- From: Bullard, Claude L (Len) <clbullar@ingr.com>
- Date: Tue, 13 Aug 2002 16:11:14 -0500
- To: "'Mike Dierken'" <mike@dataconcert.com>, "'Ian B. Jacobs'" <ij@w3.org>, www-tag@w3.org
It isn't useful. The government may or may not know they can outlaw the tides, but they can try. The statement in the text is such that it infers that deep linking is not illegal. In fact, it may or may not be. The social codes govern social behavior. Setting up a deep link is a social behavior because the web architecture does not differentiate; therefore, it should be silent. That is quite a different issue from technical members of the community informing the representatives of various governments that preventing deep linking is possible but not mandatory in terms of the web architecture.

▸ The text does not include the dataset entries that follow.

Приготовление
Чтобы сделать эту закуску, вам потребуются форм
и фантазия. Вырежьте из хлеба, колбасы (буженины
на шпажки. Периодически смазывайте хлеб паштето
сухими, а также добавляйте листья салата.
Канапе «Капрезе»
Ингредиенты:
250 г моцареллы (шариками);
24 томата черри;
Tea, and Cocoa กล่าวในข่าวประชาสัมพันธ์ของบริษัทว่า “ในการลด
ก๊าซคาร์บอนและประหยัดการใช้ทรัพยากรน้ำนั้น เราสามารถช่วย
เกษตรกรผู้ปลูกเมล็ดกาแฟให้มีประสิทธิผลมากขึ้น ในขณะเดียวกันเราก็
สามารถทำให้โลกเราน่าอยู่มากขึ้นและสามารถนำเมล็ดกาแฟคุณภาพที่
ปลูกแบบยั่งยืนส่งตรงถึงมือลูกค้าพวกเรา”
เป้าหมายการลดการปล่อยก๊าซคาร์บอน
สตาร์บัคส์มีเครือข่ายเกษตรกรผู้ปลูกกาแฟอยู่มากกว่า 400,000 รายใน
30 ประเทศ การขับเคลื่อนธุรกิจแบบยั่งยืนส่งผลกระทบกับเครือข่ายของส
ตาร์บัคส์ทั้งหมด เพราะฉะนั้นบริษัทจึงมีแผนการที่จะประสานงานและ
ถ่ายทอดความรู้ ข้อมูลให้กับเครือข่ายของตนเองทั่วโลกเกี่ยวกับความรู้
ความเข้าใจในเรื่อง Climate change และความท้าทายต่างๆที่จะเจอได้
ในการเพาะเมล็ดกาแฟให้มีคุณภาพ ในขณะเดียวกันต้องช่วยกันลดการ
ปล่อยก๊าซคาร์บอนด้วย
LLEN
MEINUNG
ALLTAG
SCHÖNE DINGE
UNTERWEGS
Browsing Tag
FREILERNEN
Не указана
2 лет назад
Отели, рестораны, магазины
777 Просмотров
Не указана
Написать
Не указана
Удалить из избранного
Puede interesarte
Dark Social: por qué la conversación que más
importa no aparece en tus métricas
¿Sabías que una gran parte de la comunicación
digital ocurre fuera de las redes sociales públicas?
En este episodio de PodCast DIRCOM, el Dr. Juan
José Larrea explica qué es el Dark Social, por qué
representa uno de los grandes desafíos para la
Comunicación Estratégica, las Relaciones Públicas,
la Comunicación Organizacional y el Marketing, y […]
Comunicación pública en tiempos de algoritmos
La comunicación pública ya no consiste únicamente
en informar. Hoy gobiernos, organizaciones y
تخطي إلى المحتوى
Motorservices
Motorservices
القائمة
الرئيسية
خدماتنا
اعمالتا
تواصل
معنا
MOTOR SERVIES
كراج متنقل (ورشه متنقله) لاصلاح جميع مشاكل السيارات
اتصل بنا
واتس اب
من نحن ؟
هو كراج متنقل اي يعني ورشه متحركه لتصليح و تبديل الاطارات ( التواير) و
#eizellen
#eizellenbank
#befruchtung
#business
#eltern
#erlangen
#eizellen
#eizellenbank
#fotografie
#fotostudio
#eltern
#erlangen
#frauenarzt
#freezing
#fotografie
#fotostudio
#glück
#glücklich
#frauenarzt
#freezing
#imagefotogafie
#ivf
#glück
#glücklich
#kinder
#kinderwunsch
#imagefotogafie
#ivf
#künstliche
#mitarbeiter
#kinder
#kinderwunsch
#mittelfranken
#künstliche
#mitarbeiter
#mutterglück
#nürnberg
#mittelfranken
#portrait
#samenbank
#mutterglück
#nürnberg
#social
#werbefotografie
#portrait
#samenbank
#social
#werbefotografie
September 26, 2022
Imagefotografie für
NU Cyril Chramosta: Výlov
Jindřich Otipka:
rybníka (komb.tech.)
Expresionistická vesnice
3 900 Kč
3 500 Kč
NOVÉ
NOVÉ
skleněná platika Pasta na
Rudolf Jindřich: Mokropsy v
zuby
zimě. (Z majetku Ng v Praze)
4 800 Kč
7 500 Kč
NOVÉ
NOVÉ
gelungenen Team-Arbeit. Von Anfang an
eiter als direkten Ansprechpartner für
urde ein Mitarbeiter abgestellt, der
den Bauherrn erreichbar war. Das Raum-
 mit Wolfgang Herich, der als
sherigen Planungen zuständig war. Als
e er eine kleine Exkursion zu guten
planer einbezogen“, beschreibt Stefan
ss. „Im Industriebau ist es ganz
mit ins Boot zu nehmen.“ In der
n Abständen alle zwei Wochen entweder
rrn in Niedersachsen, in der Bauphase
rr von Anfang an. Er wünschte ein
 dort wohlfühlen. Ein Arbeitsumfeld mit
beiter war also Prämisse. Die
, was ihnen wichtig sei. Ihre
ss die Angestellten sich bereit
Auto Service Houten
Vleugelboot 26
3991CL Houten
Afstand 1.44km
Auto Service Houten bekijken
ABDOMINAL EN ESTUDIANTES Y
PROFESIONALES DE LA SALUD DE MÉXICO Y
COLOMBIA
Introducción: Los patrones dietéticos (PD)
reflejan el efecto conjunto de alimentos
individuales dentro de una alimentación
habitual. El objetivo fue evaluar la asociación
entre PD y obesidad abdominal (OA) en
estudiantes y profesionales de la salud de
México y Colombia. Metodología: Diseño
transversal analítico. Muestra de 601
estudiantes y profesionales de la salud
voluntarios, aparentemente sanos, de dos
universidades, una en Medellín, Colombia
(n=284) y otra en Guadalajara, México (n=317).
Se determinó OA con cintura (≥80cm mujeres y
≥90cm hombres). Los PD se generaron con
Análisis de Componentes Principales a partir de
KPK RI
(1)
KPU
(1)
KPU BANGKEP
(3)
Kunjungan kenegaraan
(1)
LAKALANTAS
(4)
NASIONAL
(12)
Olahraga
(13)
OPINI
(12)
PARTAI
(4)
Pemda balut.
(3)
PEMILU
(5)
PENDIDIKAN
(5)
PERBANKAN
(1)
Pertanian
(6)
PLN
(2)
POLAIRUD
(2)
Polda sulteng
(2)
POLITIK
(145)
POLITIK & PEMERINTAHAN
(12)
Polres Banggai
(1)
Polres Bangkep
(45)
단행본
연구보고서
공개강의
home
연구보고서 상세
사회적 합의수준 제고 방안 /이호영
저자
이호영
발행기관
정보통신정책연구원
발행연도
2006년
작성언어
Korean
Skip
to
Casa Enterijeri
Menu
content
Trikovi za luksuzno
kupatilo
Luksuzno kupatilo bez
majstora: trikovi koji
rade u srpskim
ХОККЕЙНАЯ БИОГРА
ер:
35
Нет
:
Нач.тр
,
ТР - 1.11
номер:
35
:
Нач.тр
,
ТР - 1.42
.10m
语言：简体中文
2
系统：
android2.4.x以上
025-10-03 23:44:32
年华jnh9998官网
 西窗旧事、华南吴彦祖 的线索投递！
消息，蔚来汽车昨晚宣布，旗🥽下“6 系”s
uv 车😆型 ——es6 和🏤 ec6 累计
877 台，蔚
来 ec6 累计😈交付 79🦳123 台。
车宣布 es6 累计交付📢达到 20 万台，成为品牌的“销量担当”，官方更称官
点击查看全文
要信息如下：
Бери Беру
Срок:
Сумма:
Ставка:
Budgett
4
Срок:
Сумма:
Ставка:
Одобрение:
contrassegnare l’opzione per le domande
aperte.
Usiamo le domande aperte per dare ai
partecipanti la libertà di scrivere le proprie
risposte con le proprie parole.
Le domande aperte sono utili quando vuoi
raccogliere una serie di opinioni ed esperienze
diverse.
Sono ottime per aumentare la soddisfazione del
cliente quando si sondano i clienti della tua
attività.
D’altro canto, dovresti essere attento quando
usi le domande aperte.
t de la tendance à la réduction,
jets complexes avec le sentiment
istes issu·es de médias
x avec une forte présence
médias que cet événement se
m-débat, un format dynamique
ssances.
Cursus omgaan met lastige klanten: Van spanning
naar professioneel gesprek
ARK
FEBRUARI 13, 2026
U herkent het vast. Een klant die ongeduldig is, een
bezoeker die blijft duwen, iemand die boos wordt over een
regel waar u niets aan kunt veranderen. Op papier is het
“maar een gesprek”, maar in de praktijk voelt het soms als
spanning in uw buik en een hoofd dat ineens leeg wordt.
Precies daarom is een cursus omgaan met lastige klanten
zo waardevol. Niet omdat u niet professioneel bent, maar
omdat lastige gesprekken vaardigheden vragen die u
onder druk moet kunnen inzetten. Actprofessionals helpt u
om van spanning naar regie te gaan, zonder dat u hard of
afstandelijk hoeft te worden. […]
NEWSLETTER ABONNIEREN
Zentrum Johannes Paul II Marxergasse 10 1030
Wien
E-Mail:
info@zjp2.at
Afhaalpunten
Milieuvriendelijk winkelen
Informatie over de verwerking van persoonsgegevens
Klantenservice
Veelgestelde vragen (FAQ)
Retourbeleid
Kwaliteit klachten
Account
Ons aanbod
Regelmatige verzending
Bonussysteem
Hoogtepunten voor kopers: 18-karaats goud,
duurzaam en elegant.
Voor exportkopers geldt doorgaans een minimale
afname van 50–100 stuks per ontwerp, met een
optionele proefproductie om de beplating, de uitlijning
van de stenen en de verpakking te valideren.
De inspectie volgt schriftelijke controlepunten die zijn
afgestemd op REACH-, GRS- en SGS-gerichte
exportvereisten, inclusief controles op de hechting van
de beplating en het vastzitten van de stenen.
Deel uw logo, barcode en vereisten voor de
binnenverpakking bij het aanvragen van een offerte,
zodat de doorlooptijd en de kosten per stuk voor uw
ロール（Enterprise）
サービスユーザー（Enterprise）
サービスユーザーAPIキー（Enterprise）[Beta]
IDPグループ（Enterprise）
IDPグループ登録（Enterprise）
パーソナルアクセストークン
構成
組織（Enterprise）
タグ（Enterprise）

This is to say, in effect, creation of a code to penalize deep linking is a matter of local law, not web architecture. The web simply does not care. len -----Original Message----- From: Mike Dierken [mailto:mike@dataconcert.com] Sent: Tuesday, August 13, 2002 4:05 PM To: Bullard, Claude L (Len); 'Ian B. Jacobs'; www-tag@w3.org Subject: RE: 13 Aug Arch Doc available for review > > In short, the TAG cannot normatively state what is or is > not "legal" with respect to social governance. I think the point was that the TAG can inform the larger community of what is and is not possible - in the same way that a meteorologist would inform a government that outlawing the tides is not possible.